ザ・スーサイド・スクワッド “極”悪党、集結を観る

映画『ザ・スーサイド・スクワッド “極”悪党、集結』オフィシャルサイト

普段、映画の感想を書くときは観に行った理由から書き始めているのだが、「DC × ジェームス・ガン = 観ないわけがない」で説明は十分だと思う。


端的に言って、すごく面白い

冒頭からかったるい話はすっ飛ばしていきなりフルスロットルで始まるし、そこから最後まで想像を絶する展開が次から次へと起こり、個性的なキャラクターがバンバン登場したり退場ししたりし、オーソドックスながら十分なドラマがあり、グロかったり、滑稽だったり、悪趣味だったり、アーティスティックだったり、いろんなバリエーションのアクションシーンが近年稀に見るボリュームで惜しげもなく投入され、涎が出なかったことが信じられないぐらい没頭することができ、上映時間が132分だなんて信じられないぐらい「あっ」という間に終わる。

なんだこれは。


とにかくアクションシーンがアメコミ映画史上、最大の含有量なんじゃないかと思う。

アクションの合間にドラマがある感じで、それでもアクションの演出のバリエーションが豊かなので飽きたり疲れたりすることがない。

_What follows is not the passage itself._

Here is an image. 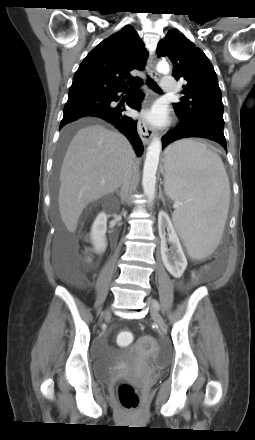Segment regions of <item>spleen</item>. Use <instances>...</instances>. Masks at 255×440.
Here are the masks:
<instances>
[{"label": "spleen", "mask_w": 255, "mask_h": 440, "mask_svg": "<svg viewBox=\"0 0 255 440\" xmlns=\"http://www.w3.org/2000/svg\"><path fill=\"white\" fill-rule=\"evenodd\" d=\"M165 165L166 194L181 206L173 223L194 259L213 253L219 244L230 204V184L222 159L192 140L172 145Z\"/></svg>", "instance_id": "3e777b00"}]
</instances>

冒頭の上陸作戦も、リック・フラッグの救出作戦も、ハーレイの戦闘シーンも、かなり絶望的な状況のクライマックスのバトルも、どれも印象深い。

しかもそれぞれ見事なオチが用意されており、笑えたり、溜飲が下がったりする。

見事としか言いようがない。


キャラクターも、主要な人ならそれだけで1本映画を作ってもいいぐらいのキャラ立ちをしている。

ハーレイは言うまでもなく、ブラッドスポート、ラットキャッチャー2、キングシャーク、ポルカドットマン、ピースメーカーの誰でも単独作がいけると思う。

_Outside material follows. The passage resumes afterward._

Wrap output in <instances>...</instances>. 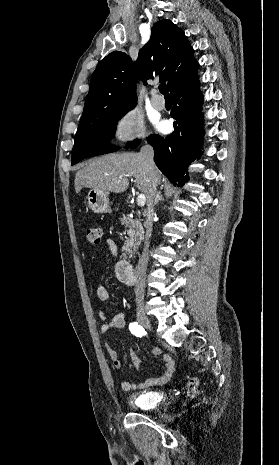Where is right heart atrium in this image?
<instances>
[{"instance_id": "obj_1", "label": "right heart atrium", "mask_w": 279, "mask_h": 465, "mask_svg": "<svg viewBox=\"0 0 279 465\" xmlns=\"http://www.w3.org/2000/svg\"><path fill=\"white\" fill-rule=\"evenodd\" d=\"M116 141L130 144L147 137V130L142 114L135 108L122 110L115 119L112 131Z\"/></svg>"}]
</instances>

実際ピースメーカーのドラマが来年初頭に来るらしいが、ラットキャッチャー2は追加でありそうな感じがある。

キングシャークあたりも作風のギャップはあるだろうが、アクアマンに出てほしい。

自分はポルカドットマンのあの症状の気持ち悪さが非常にツボだったのだが、よくもまあ、ああいうことが思いつくものである。


とにかく演出も脚本も非常にウェルメイドで、ジェームス・ガンの才能をまざまざと見せつけられた感じである。

『ザ・スーサイド・スクワッド』はどれだけ自由? ─ ジェームズ・ガン監督「完全に自分だけのもの」「何も言われなかった」 | THE RIVER

ジェームス・ガンがひたすら自由にやらせてもらえたと言うことだが、この映画を観ればその言葉が正真正銘ガチのマジであることがわかる。

DCはDCEUというシェアード・ユニバースに関するこだわりを今や捨てつつあり、この映画はその方針によるメリットが最大限に具現化したような作品になっている。

MCUは作品間のつながりを重視したまま映画・ドラマと領域を広げていき、膨大な量の作品が楽しむ前提になりつつある。

MCUは歴史の長さと作品の多さで追っていくのが大変になる一方で、DCEUは「どこからでも入っていける」という境地に至りつつある。

これはDCの活路として正しいと思う。


時間さえ合えば吹き替え版でもう一度見てみたい。